“Do you suppose I should call the whole thing off?”
“Oh, Tom, I understand that your brain is large and perpetually at war with itself, but I hope it’s not unkind to enquire why you don’t simply ask her to marry you and let her decide if you’re good enough?”
“Well . . .”
“Look, do you believe in the institution of marriage?”
“Of course.”
“And you accept that such beautiful lightning cannot strike you twice?”
“Well yes, I suppose—”
“Then shouldn’t you get a ring on her as soon as possible?”
“It’s just that I want to pick a moment when everything is going well.”
“Tom, there’s a Blitzkrieg on. Women’s hearts are being captured at astonishing speed. You can’t just let a girl like that walk around in the wild.”
Tom slumped. “As clear-cut as that, you think?”
Alistair slapped his old friend on the shoulder. The wine made him warm and loose, and there was comfort in falling into their old roles of the sophisticate and the tenderfoot. Drink made everything better. The eye no longer saw what bodies became: the snapped bones and those poor, weeping veins missing their familiar connections. Drink was the warm resin that enveloped living bodies, fixing them in the amber of the present.
“I’m happy for you,” Alistair said, and he meant it. “I don’t know how you’ve done it, but I can only humbly marvel.”
Tom sucked on his cigarette. The women came back to the table: Mary first, with fresh crimson lips and a faint air of soap; Hilda following, her hairdo reinforced with spray, smelling of Vol de Nuit.
“This dive still won’t get a gramophone,” Hilda said, tapping out a menthol cigarette. Alistair lit it for her. She cupped her hands around the lighter, holding his for a moment. It was not an unpleasant feeling. He watched her face as she drew against the flame. She was a warm, likable, undramatic girl. He had twenty-one hours left in the world.
“What kind of music do you like?” said Hilda, exhaling.
“Tell us about the war,” said Mary in the same moment, and then, “Oh, I’m sorry.”
“No, I’m sorry,” said Hilda.
Alistair smiled from one to the other with modest neutrality. “I’m ashamed to admit I’m no expert on either. I’m afraid you’ll think me rather a bore.”
“Not at all,” said Hilda.
“Yes, rather,” said Mary at the same time.
She fixed Alistair with a look that was, he felt, principally comic. If there was a certain sharpness to it, the wine took the edge off. He took another sip.
“I like the big bands,” he said, struggling to name one. “Something with a bit of zip.”
“Oh, I adore the big bands,” said Hilda. “Bert Ambrose! Harry Roy!”
“Harry Roy,” said Alistair. “Now, there’s a man who knows music.”
He hoped Harry Roy was a bandleader and not a monkey mascot or a new kind of dance. Hilda seemed delighted, so it was probably all right. Her dimples were nice. He understood that he was seducing her, which it seemed would be achieved simply by remaining in the uniform of a captain in the Royal Artillery until such a time as it became appropriate to remove it.

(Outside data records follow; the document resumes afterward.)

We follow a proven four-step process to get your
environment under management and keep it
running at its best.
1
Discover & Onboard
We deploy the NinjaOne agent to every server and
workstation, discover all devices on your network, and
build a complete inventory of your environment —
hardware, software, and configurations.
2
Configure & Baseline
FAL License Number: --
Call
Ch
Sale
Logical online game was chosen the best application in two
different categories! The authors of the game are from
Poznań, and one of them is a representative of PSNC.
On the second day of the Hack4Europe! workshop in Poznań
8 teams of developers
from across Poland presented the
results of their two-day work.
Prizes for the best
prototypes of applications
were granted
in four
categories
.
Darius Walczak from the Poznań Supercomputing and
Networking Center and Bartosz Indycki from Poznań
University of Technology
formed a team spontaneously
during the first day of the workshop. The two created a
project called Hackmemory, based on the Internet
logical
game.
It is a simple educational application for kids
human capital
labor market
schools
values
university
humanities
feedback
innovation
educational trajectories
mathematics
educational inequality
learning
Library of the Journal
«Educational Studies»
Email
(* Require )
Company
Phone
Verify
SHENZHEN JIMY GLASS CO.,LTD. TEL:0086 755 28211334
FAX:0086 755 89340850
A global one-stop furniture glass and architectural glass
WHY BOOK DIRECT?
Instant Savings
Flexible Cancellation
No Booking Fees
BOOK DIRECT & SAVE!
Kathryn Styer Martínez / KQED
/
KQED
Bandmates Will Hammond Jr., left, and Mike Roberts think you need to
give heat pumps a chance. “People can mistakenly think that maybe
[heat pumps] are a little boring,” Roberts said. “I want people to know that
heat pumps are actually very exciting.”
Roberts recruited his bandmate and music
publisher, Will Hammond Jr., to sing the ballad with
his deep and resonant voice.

“We only know what we read in the papers,” said Mary, lighting a cigarette.
Alistair’s nerves sparked when he looked at her. He hoped the jolt wasn’t visible in his eyes. How ordinary Hilda was, beside Mary—and how shabby his own need for warmth.
He took some more wine. “You probably all know more than I do, about the overall situation. I’m afraid they only tell us chaps what we need to know: come here, look lively, bunk up, dig in.”
“Tom tells me you fought the Germans in France,” said Mary.
He looked down at his glass. “Briefly, yes.”
“What was it like?”
In her face there was a simple anxiety that he could hardly bear. It made her so tender. He found he couldn’t speak.
“Darling . . .” said Tom, putting a hand on her arm.
“Oh, I’m sorry,” she said.
“Oh no, that’s quite all right,” Alistair said quickly.
She blushed, and he realized that perhaps she was a little drunk too. He was a swine for making the moment awkward. He wondered what he could say: show a temperate reply that her question had not been out of place, and also to answer her honestly.